### Records drawn from a dataset

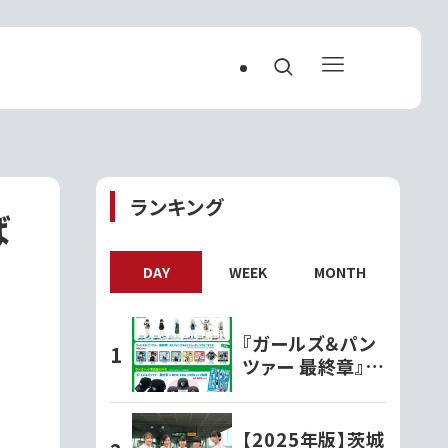
ランキング
ば
DAY
WEEK
MONTH
『ガールズ＆パン
ツァー 最終章』オ
リジナルグッズ各
種ファミリーマー
トで発売開始!!
【2025年版】茨城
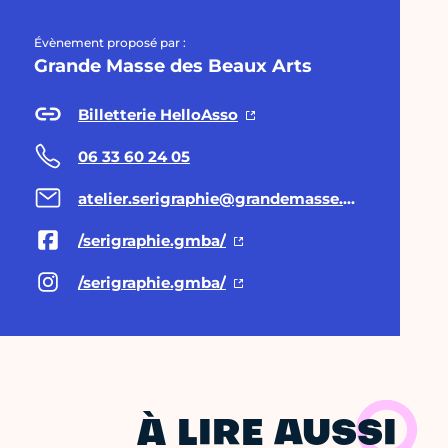
Évènement proposé par :
Grande Masse des Beaux Arts
Billetterie HelloAsso
06 33 60 24 05
atelier.serigraphie@grandemasse.org
/serigraphie.gmba/
/serigraphie.gmba/
À LIRE AUSSI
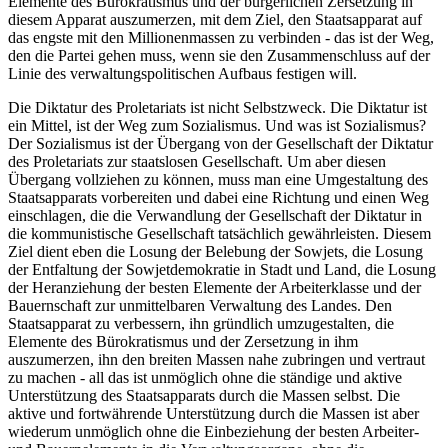
Elemente des Bürokratismus und der bürgerlichen Zersetzung in
diesem Apparat auszumerzen, mit dem Ziel, den Staatsapparat auf
das engste mit den Millionenmassen zu verbinden - das ist der Weg,
den die Partei gehen muss, wenn sie den Zusammenschluss auf der
Linie des verwaltungspolitischen Aufbaus festigen will.
Die Diktatur des Proletariats ist nicht Selbstzweck. Die Diktatur ist
ein Mittel, ist der Weg zum Sozialismus. Und was ist Sozialismus?
Der Sozialismus ist der Übergang von der Gesellschaft der Diktatur
des Proletariats zur staatslosen Gesellschaft. Um aber diesen
Übergang vollziehen zu können, muss man eine Umgestaltung des
Staatsapparats vorbereiten und dabei eine Richtung und einen Weg
einschlagen, die die Verwandlung der Gesellschaft der Diktatur in
die kommunistische Gesellschaft tatsächlich gewährleisten. Diesem
Ziel dient eben die Losung der Belebung der Sowjets, die Losung
der Entfaltung der Sowjetdemokratie in Stadt und Land, die Losung
der Heranziehung der besten Elemente der Arbeiterklasse und der
Bauernschaft zur unmittelbaren Verwaltung des Landes. Den
Staatsapparat zu verbessern, ihn gründlich umzugestalten, die
Elemente des Bürokratismus und der Zersetzung in ihm
auszumerzen, ihn den breiten Massen nahe zubringen und vertraut
zu machen - all das ist unmöglich ohne die ständige und aktive
Unterstützung des Staatsapparats durch die Massen selbst. Die
aktive und fortwährende Unterstützung durch die Massen ist aber
wiederum unmöglich ohne die Einbeziehung der besten Arbeiter-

### Your assignment
Each record must be repeated exactly, and no picture may be carried over.

### Exercise answer
ランキング
ば
DAY
WEEK
MONTH
『ガールズ＆パン
ツァー 最終章』オ
リジナルグッズ各
種ファミリーマー
トで発売開始!!
【2025年版】茨城
Évènement proposé par :
Grande Masse des Beaux Arts
Billetterie HelloAsso
06 33 60 24 05
atelier.serigraphie@grandemasse.org
/serigraphie.gmba/
/serigraphie.gmba/
À LIRE AUSSI
Elemente des Bürokratismus und der bürgerlichen Zersetzung in
diesem Apparat auszumerzen, mit dem Ziel, den Staatsapparat auf
das engste mit den Millionenmassen zu verbinden - das ist der Weg,
den die Partei gehen muss, wenn sie den Zusammenschluss auf der
Linie des verwaltungspolitischen Aufbaus festigen will.
Die Diktatur des Proletariats ist nicht Selbstzweck. Die Diktatur ist
ein Mittel, ist der Weg zum Sozialismus. Und was ist Sozialismus?
Der Sozialismus ist der Übergang von der Gesellschaft der Diktatur
des Proletariats zur staatslosen Gesellschaft. Um aber diesen
Übergang vollziehen zu können, muss man eine Umgestaltung des
Staatsapparats vorbereiten und dabei eine Richtung und einen Weg
einschlagen, die die Verwandlung der Gesellschaft der Diktatur in
die kommunistische Gesellschaft tatsächlich gewährleisten. Diesem
Ziel dient eben die Losung der Belebung der Sowjets, die Losung
der Entfaltung der Sowjetdemokratie in Stadt und Land, die Losung
der Heranziehung der besten Elemente der Arbeiterklasse und der
Bauernschaft zur unmittelbaren Verwaltung des Landes. Den
Staatsapparat zu verbessern, ihn gründlich umzugestalten, die
Elemente des Bürokratismus und der Zersetzung in ihm
auszumerzen, ihn den breiten Massen nahe zubringen und vertraut
zu machen - all das ist unmöglich ohne die ständige und aktive
Unterstützung des Staatsapparats durch die Massen selbst. Die
aktive und fortwährende Unterstützung durch die Massen ist aber
wiederum unmöglich ohne die Einbeziehung der besten Arbeiter-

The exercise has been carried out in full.